The Antarctic Circumpolar Current is regarded as one of the most important currents in the world due to its role in transferring heat to other oceans. Despite its significance, not much is known regarding its role in affecting climate mainly because its turbulent conditions make it hard to observe and study. Reports indicated that the current can produce eddies or violent swirling vortices that are 30 to 200 kilometers wide.

As a solution, Siegelman turned to an animal that can easily withstand the current's conditions: a southern elephant seal. For her study, the scientist attached sensors with an antenna to the head of the animal. Although the instrument was glued to the seal's head, Siegelman noted that it didn't harm the animal in any way and was carried out without violating any established ethical standards.

The Elephant Seal's Scientific Voyage

The elephant seal swam with the sensor through the areas crossed by the Antarctic Circumpolar Current for about three months. Through the data collected during its voyage, Siegelman learned exactly how the violent eddies produced by the current facilitated in the transfer of heat in the ocean.

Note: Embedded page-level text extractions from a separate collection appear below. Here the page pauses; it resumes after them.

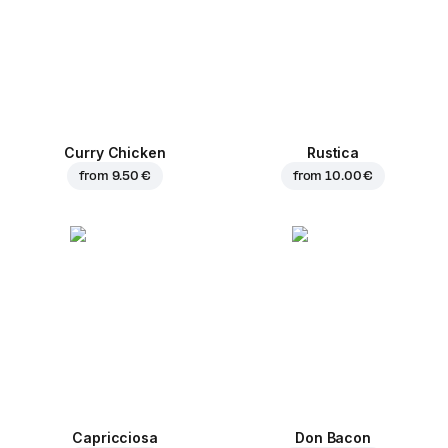
Curry Chicken
Rustica
from
9.50 €
from
10.00 €
Capricciosa
Don Bacon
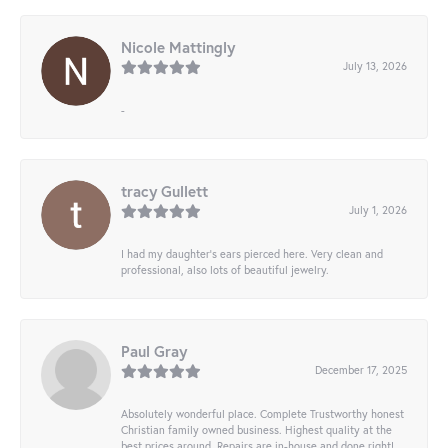
Nicole Mattingly
July 13, 2026
-
tracy Gullett
July 1, 2026
I had my daughter’s ears pierced here. Very clean and
professional, also lots of beautiful jewelry.
Paul Gray
December 17, 2025
Absolutely wonderful place. Complete Trustworthy honest
Christian family owned business. Highest quality at the
best prices around. Repairs are in-house and done right!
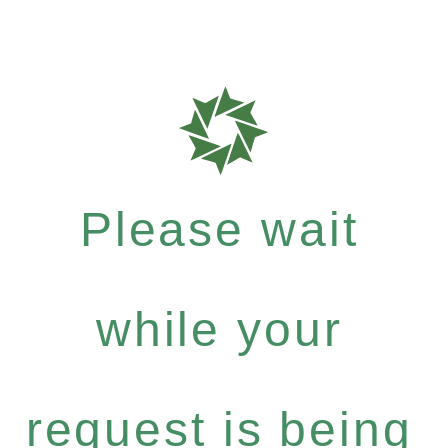
Please wait
while your
request is being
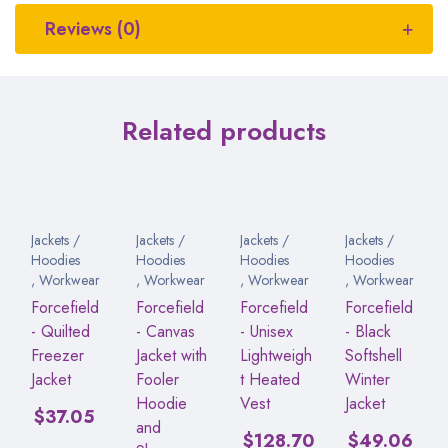
Reviews (0)
Related products
Jackets /
Jackets /
Jackets /
Jackets /
Hoodies
Hoodies
Hoodies
Hoodies
,
Workwear
,
Workwear
,
Workwear
,
Workwear
Forcefield
Forcefield
Forcefield
Forcefield
- Quilted
- Canvas
- Unisex
- Black
Freezer
Jacket with
Lightweigh
Softshell
Jacket
Fooler
t Heated
Winter
Hoodie
Vest
Jacket
$
37.05
and
$
128.70
$
49.06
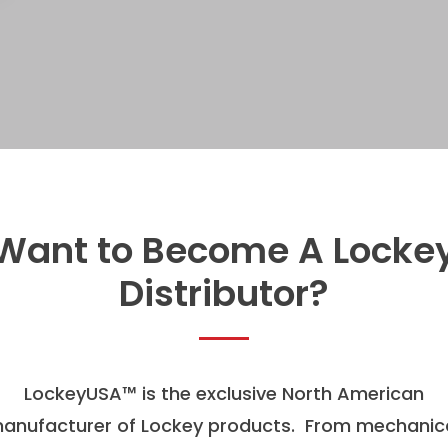
Want to Become A Locke
Distributor?
LockeyUSA
™
is the exclusive North American
anufacturer of Lockey products. From mechanic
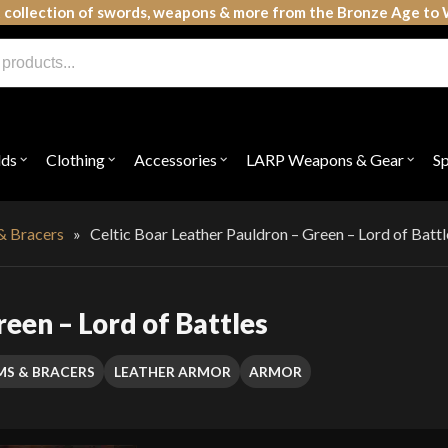
 collection of swords, weapons & more from the Bronze Age to 
lds
Clothing
Accessories
LARP Weapons & Gear
S
Open
Open
Open
Open
submenu
submenu
submenu
subme
for
for
for
for
"Shields"
"Clothing"
"Accessories"
"LAR
Weap
& Bracers
»
Celtic Boar Leather Pauldron – Green – Lord of Battl
&
Gear"
reen – Lord of Battles
MS & BRACERS
LEATHER ARMOR
ARMOR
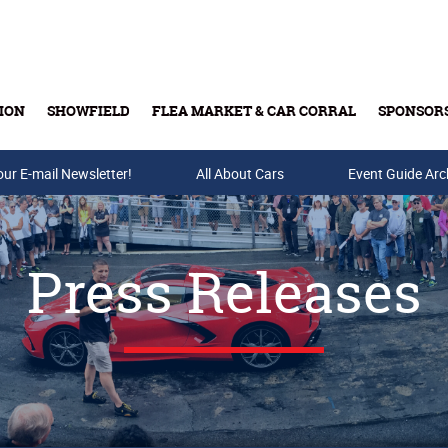
ION
SHOWFIELD
FLEA MARKET & CAR CORRAL
SPONSOR
our E-mail Newsletter!
Buy Tickets & Gift Cards
All About Cars
Event Guide Arc
Press Releases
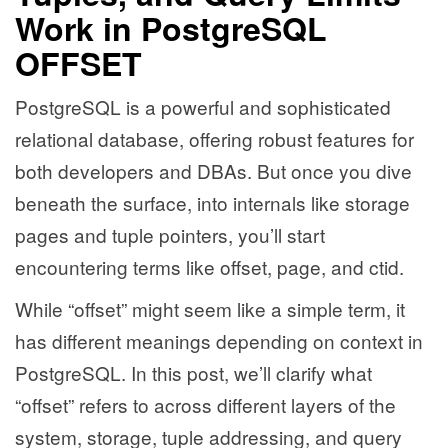
Work in PostgreSQL
OFFSET
PostgreSQL is a powerful and sophisticated
relational database, offering robust features for
both developers and DBAs. But once you dive
beneath the surface, into internals like storage
pages and tuple pointers, you’ll start
encountering terms like offset, page, and ctid.
While “offset” might seem like a simple term, it
has different meanings depending on context in
PostgreSQL. In this post, we’ll clarify what
“offset” refers to across different layers of the
system, storage, tuple addressing, and query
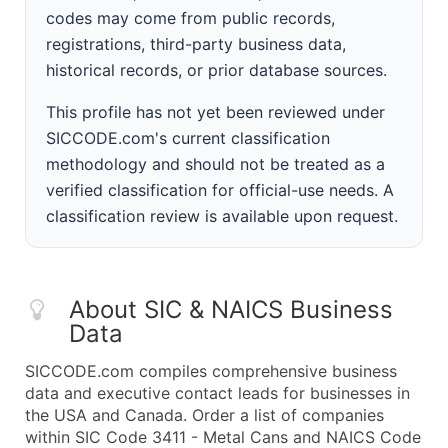
codes may come from public records,
registrations, third-party business data,
historical records, or prior database sources.
This profile has not yet been reviewed under
SICCODE.com's current classification
methodology and should not be treated as a
verified classification for official-use needs. A
classification review is available upon request.
About SIC & NAICS Business
Data
SICCODE.com compiles comprehensive business
data and executive contact leads for businesses in
the USA and Canada. Order a list of companies
within SIC Code 3411 - Metal Cans and NAICS Code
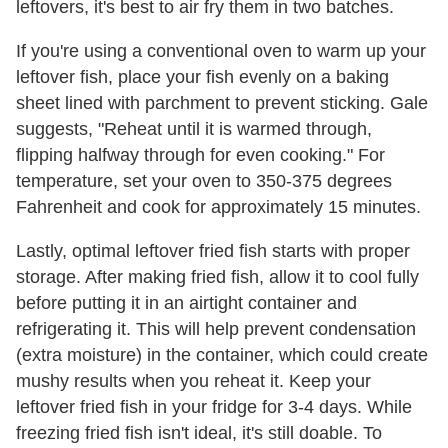
leftovers, it's best to air fry them in two batches.
If you're using a conventional oven to warm up your
leftover fish, place your fish evenly on a baking
sheet lined with parchment to prevent sticking. Gale
suggests, "Reheat until it is warmed through,
flipping halfway through for even cooking." For
temperature, set your oven to 350-375 degrees
Fahrenheit and cook for approximately 15 minutes.
Lastly, optimal leftover fried fish starts with proper
storage. After making fried fish, allow it to cool fully
before putting it in an airtight container and
refrigerating it. This will help prevent condensation
(extra moisture) in the container, which could create
mushy results when you reheat it. Keep your
leftover fried fish in your fridge for 3-4 days. While
freezing fried fish isn't ideal, it's still doable. To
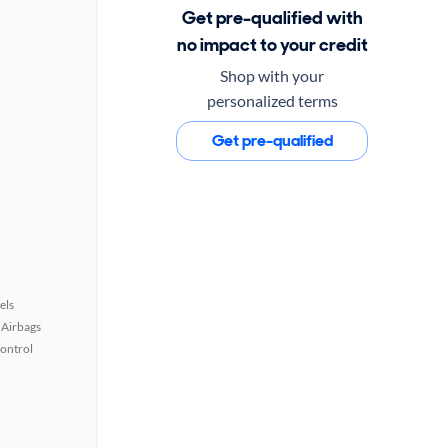
Get pre-qualified with
no impact to your credit
Shop with your
personalized terms
Get pre-qualified
els
Airbags
Control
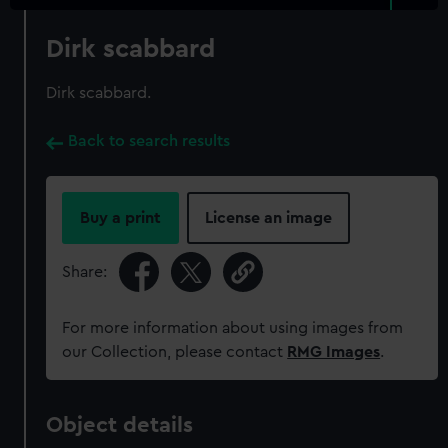
Dirk scabbard
Dirk scabbard.
Back to search results
Buy a print
License an image
Share:
For more information about using images from
our Collection, please contact
RMG Images
.
Object details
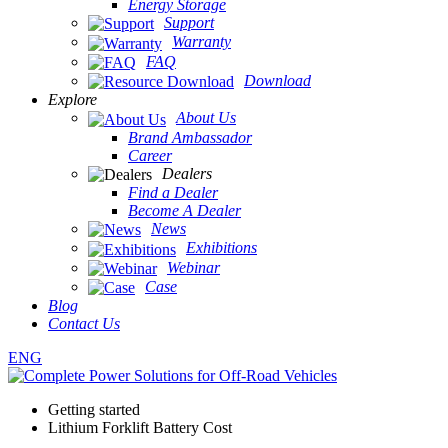
Energy Storage
Support
Warranty
FAQ
Download
Explore
About Us
Brand Ambassador
Career
Dealers
Find a Dealer
Become A Dealer
News
Exhibitions
Webinar
Case
Blog
Contact Us
ENG
Getting started
Lithium Forklift Battery Cost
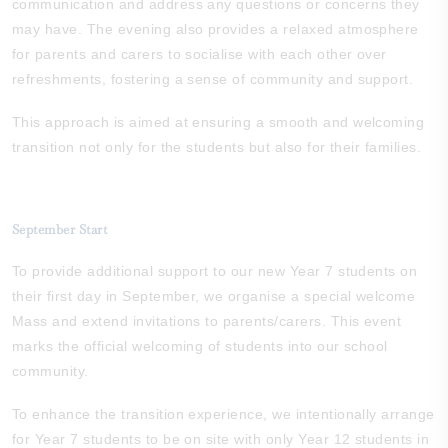
communication and address any questions or concerns they
may have. The evening also provides a relaxed atmosphere
for parents and carers to socialise with each other over
refreshments, fostering a sense of community and support.
This approach is aimed at ensuring a smooth and welcoming
transition not only for the students but also for their families.
September Start
To provide additional support to our new Year 7 students on
their first day in September, we organise a special welcome
Mass and extend invitations to parents/carers. This event
marks the official welcoming of students into our school
community.
To enhance the transition experience, we intentionally arrange
for Year 7 students to be on site with only Year 12 students in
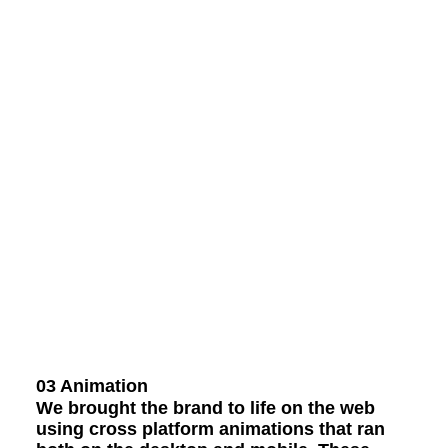
03 Animation
We brought the brand to life on the web
using cross platform animations that ran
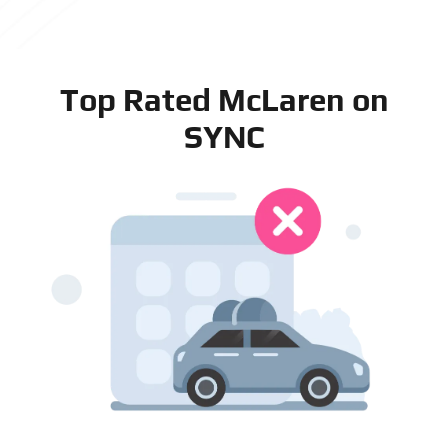
Top Rated McLaren on
SYNC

"These medium-sized eddies are known to drive the production of small-scale fronts - sudden changes in water density similar to cold and warm fronts in the atmosphere," she explained in a statement. "We found that these fronts were evident some 500 meters [550 yards] into the ocean interior, not just in the surface layer like many studies suggest, and that they played an active role in vertical heat transport."

Ocean Pixabay

Findings Of The Study

According to Siegelman, heat from the Sun is naturally absorbed by the ocean's surface up to a certain point. Once the ocean reaches its threshold, the process of evaporation and precipitation begins. This prevents the surface from getting too hot. However, due to the heat transfer facilitated by the current, the ocean reaches its threshold at a much faster rate. This means it can no longer absorb as much heat from the Sun as it should.

Siegelman said this could explain how the current can affect the ocean's role in offsetting the effects of global warming. "This could be an important implication for our climate and the ocean's role in offsetting the effects of global warming by absorbing most of the heat," she explained.